I am blessed to work with an experienced team who oversee food production and meal preparation—from seed to table—as well as the preservation and storage of our foods. I am also one of a group of educators for children and hundreds of visitors who come to Avalon Gardens to learn more about regenerative agriculture and community living. I have supervised the making of soaps, lotions and medicines from herbs grown in our gardens and continue to work with my husband and a team in designing and creating oasis garden-spots, which are watered by rain and grey water in basins and key areas within our circle-of-living cluster of community homes and buildings.

I believe that we can learn from the success of Cesar Chávez and the United Farm Workers Movement of the 1960s and 1970s. Today we can apply many of the principles that he and other activists have proved to be effective.
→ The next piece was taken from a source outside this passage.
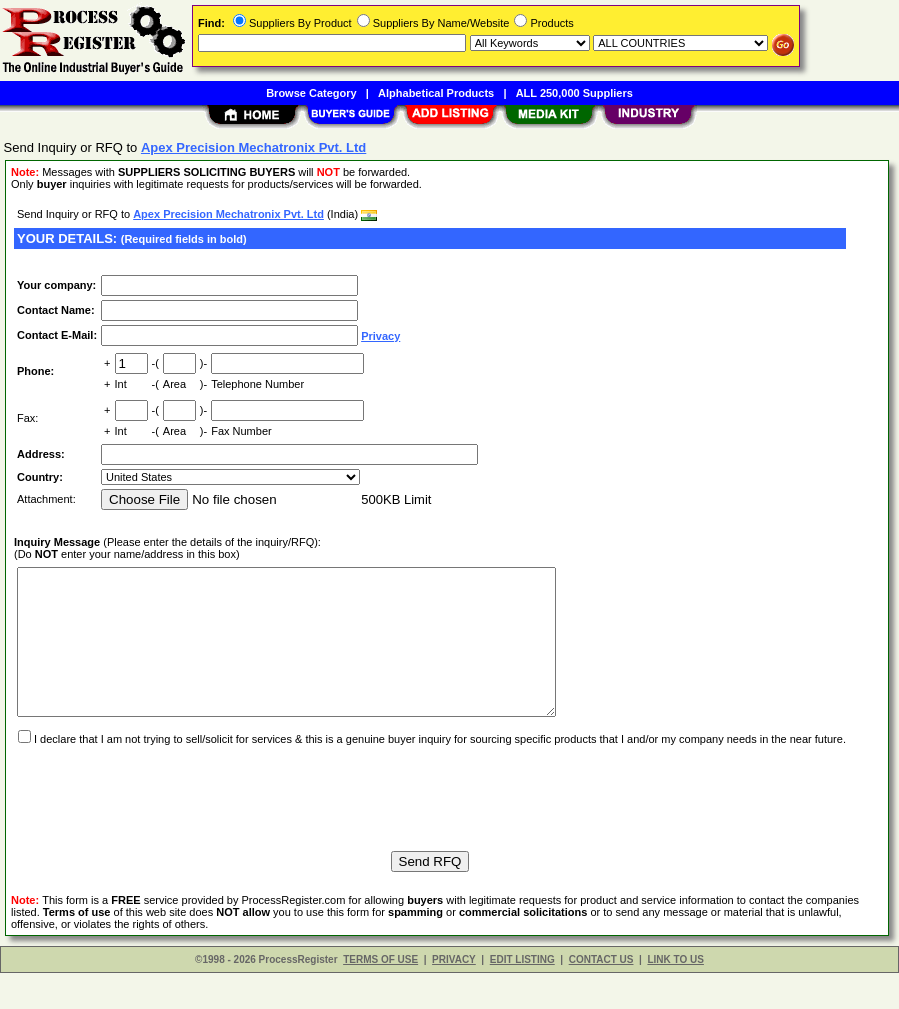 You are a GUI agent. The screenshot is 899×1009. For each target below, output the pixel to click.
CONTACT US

We all need to move forward into a new culture that values all life. My experiences in the ejido and at Avalon Gardens & EcoVillage have shown me that there is a way to live cooperatively and in tune with one another and the planet.

Why not take your first (or next) step towards truly safe and sustainable food production—whether it’s simply reading more to educate yourself about this vital movement worldwide or starting a window-box or backyard vegetable garden, creating a habitat for pollinator and beneficial insects, or joining a local co-op, or doing something even more activist-spirited and inspired, for we all need to become the very change that we wish to see in the world.

 


[i] I recommend two excellent films about Cesar Chávez. The first is a documentary titled: Viva la Causa—the Story of Cesar and A Great Movement For Social Justice, which was produced by the Southern Poverty Law Center and is part of the Learning for Justice film kit series. The second is a biographical drama (released in Spring 2014) that accurately dramatizes his story and is titled: Cesar Chávez.